Under current law, individuals are subject to progressive income tax rates on capital gains and qualified dividend income. The long-term capital gains rates are 0%, 15% or 20%, depending on a taxpayer’s ordinary income tax bracket. Moreover, a net investment income tax (enacted during the Obama administration) is imposed on high income taxpayers at a rate of 3.8%, which brings the total maximum tax rate on long-term capital gains up to 23.8%.

Under President-elect Biden’s tax plan, the tax rate on capital gains would increase to 39.6% for taxpayers with taxable income of $1 million or more, plus the 3.8% net investment income tax. As a result, taxpayers whose taxable income exceeds $1 million would be subject to an effective tax rate of 43.4%.


Business Income from Pass Through Entities (Partnerships, S Corporations and Sole Proprietorships)

Under current tax law, many businesses qualify for a qualified business income deduction of up to 20%, which can lower the effective tax rate on the business income of individuals from a high of 37% to as low as 29.6% for qualifying businesses.

President-elect Biden would phase out the tax benefits associated with the qualified business income deduction for individuals making more than $400,000 a year, thus effectively raising the business income tax rate from 29.6% to 39.6%.  


Corporate Tax

The TCJA reduced the corporate income tax rate to a flat 21% rate from a progressive rate of up to 35% before 2018 and abolished the corporate alternative minimum tax.

President-elect Biden would raise the corporate tax rate from 21% to 28%, a middle ground between the top rate of 35% under the Obama administration and the current 21% rate. He also would put in place a new form of corporate alternative minimum tax that essentially would require corporations to pay the greater of their regular corporate income tax or a new 15% minimum tax on worldwide book income.
 

Payroll Taxes

A 6.2% Social Security tax and a 1.45% Medicare tax currently are imposed on both the employer and the employee. While the wage base for the Medicare tax is unlimited, there is a cap on the Social Security tax base equal to the first $137,700 of employee wages (increasing to $142,800 for 2021).

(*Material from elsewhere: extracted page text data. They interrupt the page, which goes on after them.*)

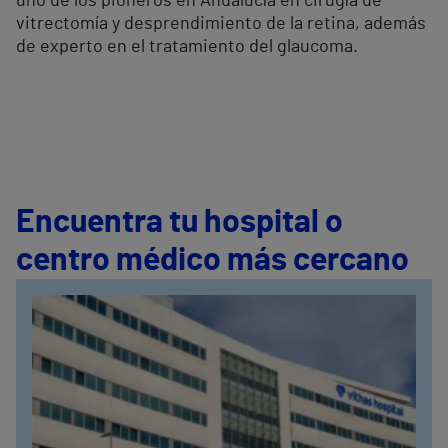
uno de los pioneros en Andalucía en cirugía de
vitrectomía y desprendimiento de la retina, además
de experto en el tratamiento del glaucoma.
Encuentra tu hospital o
centro médico más cercano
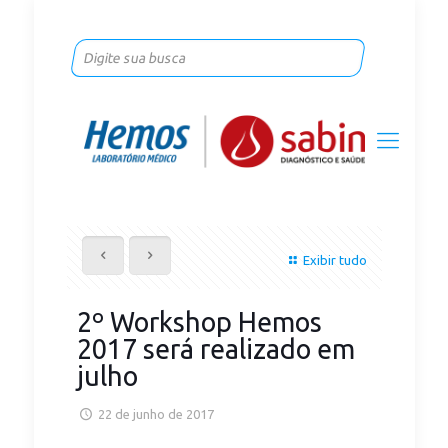
Exibir tudo
2º Workshop Hemos
2017 será realizado em
julho
22 de junho de 2017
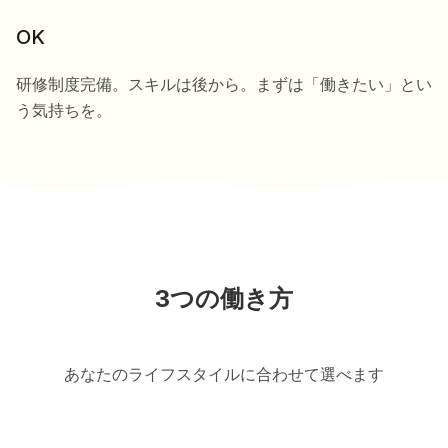
OK
研修制度完備。スキルは後から。まずは「働きたい」とい
う気持ちを。
3つの働き方
あなたのライフスタイルに合わせて選べます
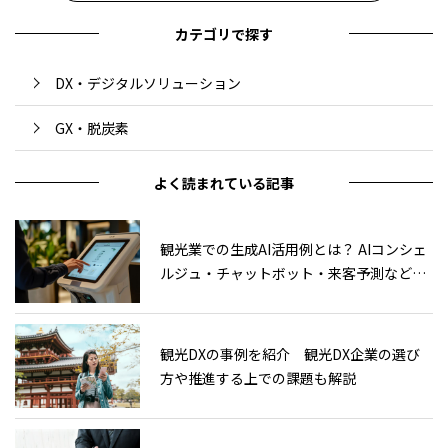
カテゴリで探す
DX・デジタルソリューション
GX・脱炭素
よく読まれている記事
観光業での生成AI活用例とは？ AIコンシェ
ルジュ・チャットボット・来客予測などの
活用例について解説
観光DXの事例を紹介 観光DX企業の選び
方や推進する上での課題も解説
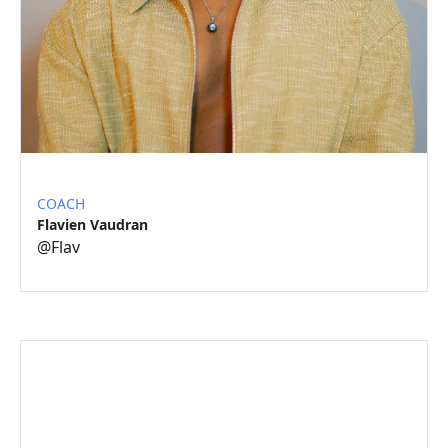
COACH
Flavien Vaudran
@
Flav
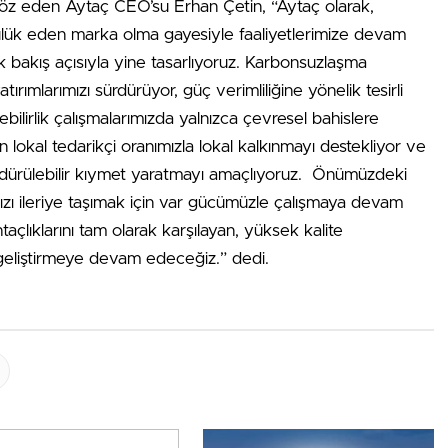
öz eden Aytaç CEO’su Erhan Çetin, “Aytaç olarak,
ük eden marka olma gayesiyle faaliyetlerimize devam
ik bakış açısıyla yine tasarlıyoruz. Karbonsuzlaşma
ımlarımızı sürdürüyor, güç verimliliğine yönelik tesirli
bilirlik çalışmalarımızda yalnızca çevresel bahislere
lokal tedarikçi oranımızla lokal kalkınmayı destekliyor ve
ürdürülebilir kıymet yaratmayı amaçlıyoruz. Önümüzdeki
ızı ileriye taşımak için var gücümüzle çalışmaya devam
açlıklarını tam olarak karşılayan, yüksek kalite
i geliştirmeye devam edeceğiz.” dedi.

In addition to the Medicare tax rate, which totals 2.9% for the employer and the employee, an additional 0.9% Medicare tax is levied on employees with wage and self-employment income above the same thresholds that are applicable in the case of the net investment income tax ($250,000 or more for joint returns or a surviving spouse, $125,000 or more for a married taxpayer filing a separate return and $200,000 in all other cases). This effectively increases the collective employer/employee rate or self-employed rate to 3.8% (1.45% twice + 0.9%), which would raise the Social Security and Medicare tax rate for self-employed individuals to 16.2% (12.4% + 3.8%).

President-elect Biden has indicated that he would remove the cap on the wage base for the Social Security tax for high earners, defined as those making more than $400,000. These changes to the Social Security and Medicare taxes would apply to employees and self-employed individuals that have sole proprietorships or are partners in a partnership.

It is uncertain whether wages between $142,800 and $400,000 would be subject to the additional income tax, or whether there would be a so-called “donut hole” before the higher rate kicks in for individuals with taxable earnings in excess of $400,000. This would raise the overall income tax rate on some businesses to as high as 55.8% (39.6% + 16.2%) before taking into account state income taxes.


Estate Tax

The estate tax rate currently is subject to a progressive rate scale up to 40%. The estate tax is imposed upon the death of a taxpayer after an exemption allowance of up to $10 million per taxpayer, as indexed for inflation (currently $11,580,000 per taxpayer ($23,160,000 per married couple for 2020)). In addition, beneficiaries are entitled to a step-up in the tax basis of all inherited assets based on the date of death valuation or the alternative valuation date.

President-elect Biden would reduce the exemption amount to pre-Obama levels of $3.5 million per taxpayer, while increasing the top estate tax rate to 45%. He has also suggested eliminating the regime that allows for a step-up in tax basis on the date of death or alternative valuation date.
 

Investments into Distressed Areas

The TCJA introduced significant incentives for investments in qualified opportunity zones (QOZs). These rules allow taxpayers to defer recognition of capital gains where the proceeds are reinvested in a property directly or a QOZ fund property within 180 days.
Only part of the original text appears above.